In which lines of the data does the string "Movember" appear? Copy every one.

**Data extracted from a collection**
────

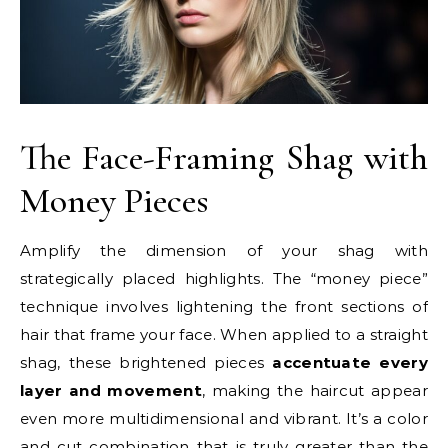
The Face-Framing Shag with
Money Pieces
Amplify the dimension of your shag with
strategically placed highlights. The “money piece”
technique involves lightening the front sections of
hair that frame your face. When applied to a straight
shag, these brightened pieces
accentuate every
layer and movement
, making the haircut appear
even more multidimensional and vibrant. It’s a color
and cut combination that is truly greater than the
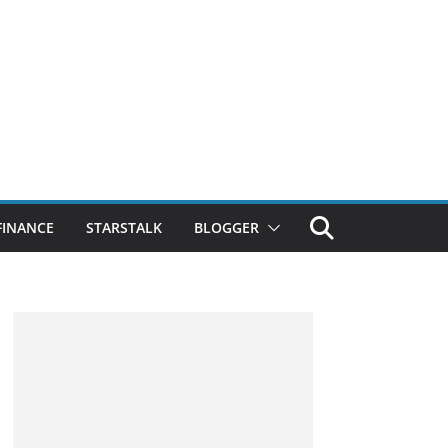
FINANCE
STARSTALK
BLOGGER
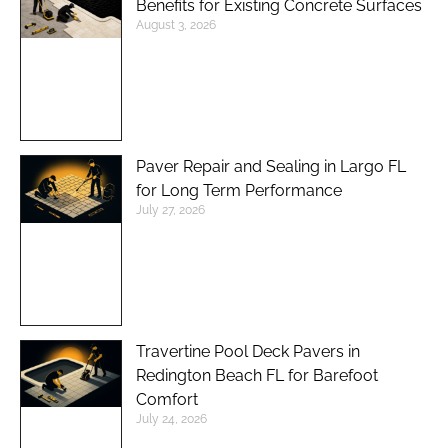
Benefits for Existing Concrete Surfaces
August 3, 2026
Paver Repair and Sealing in Largo FL
for Long Term Performance
July 27, 2026
Travertine Pool Deck Pavers in
Redington Beach FL for Barefoot
Comfort
July 24, 2026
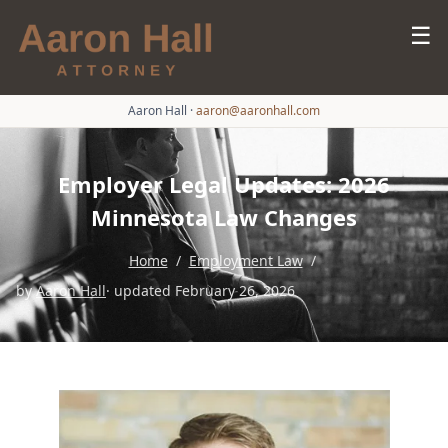
☰
Aaron Hall
·
aaron@aaronhall.com
Employer Legal Updates: 2026
Minnesota Law Changes
Home
/
Employment Law
/
by
Aaron Hall
· updated February 26, 2026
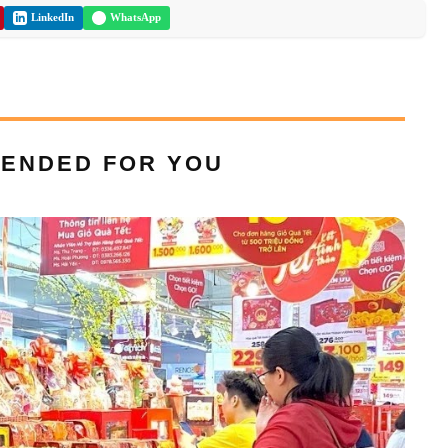
LinkedIn
WhatsApp
ENDED FOR YOU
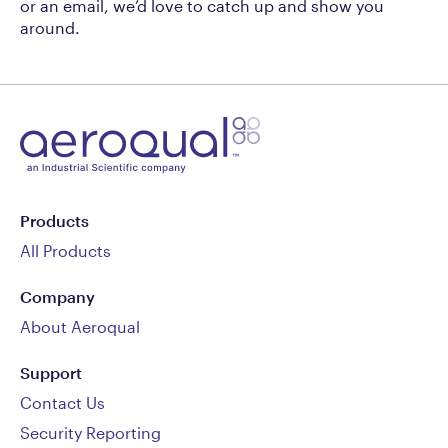
or an email, we’d love to catch up and show you
around.
Products
All Products
Company
About Aeroqual
Support
Contact Us
Security Reporting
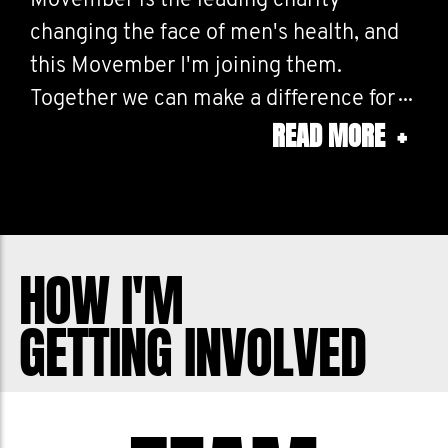
Movember is the leading charity
changing the face of men's health, and
this Movember I'm joining them.
Together we can make a difference for
READ MORE
+
men's health – in prostate cancer,
testicular cancer, mental health and
suicide prevention. Help me stop men
dying too young.
HOW I'M
GETTING INVOLVED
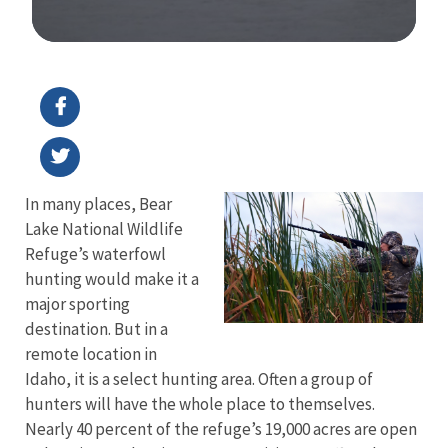
Image Details
In many places, Bear
Lake National Wildlife
Refuge’s waterfowl
hunting would make it a
major sporting
destination. But in a
remote location in
Idaho, it is a select hunting area. Often a group of
hunters will have the whole place to themselves.
Nearly 40 percent of the refuge’s 19,000 acres are open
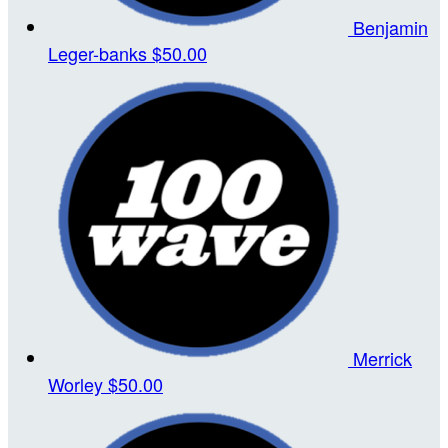
Benjamin
Leger-banks
$50.00
Merrick
Worley
$50.00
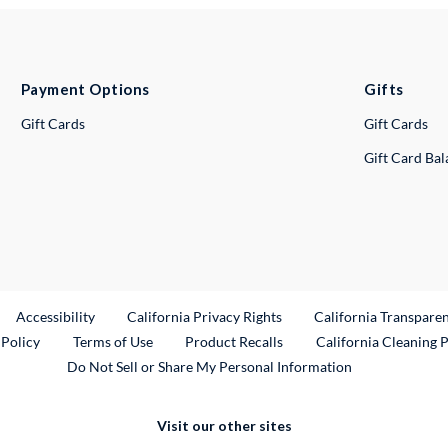
Payment Options
Gifts
Gift Cards
Gift Cards
Gift Card Ba
ternal Link
Accessibility
California Privacy Rights
California Transpare
External Link
 Policy
Terms of Use
Product Recalls
California Cleaning 
Do Not Sell or Share My Personal Information
Visit our other sites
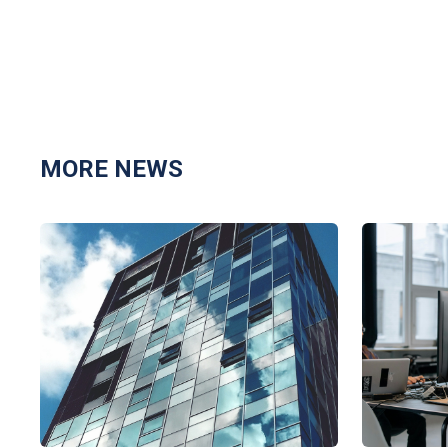
MORE NEWS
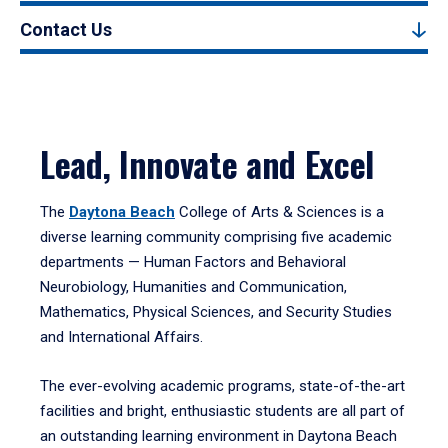
Contact Us
Lead, Innovate and Excel
The
Daytona Beach
College of Arts & Sciences is a
diverse learning community comprising five academic
departments — Human Factors and Behavioral
Neurobiology, Humanities and Communication,
Mathematics, Physical Sciences, and Security Studies
and International Affairs.
The ever-evolving academic programs, state-of-the-art
facilities and bright, enthusiastic students are all part of
an outstanding learning environment in Daytona Beach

────

**WRITTEN RESPONSE**
Movember is the leading charity
this Movember I'm joining them.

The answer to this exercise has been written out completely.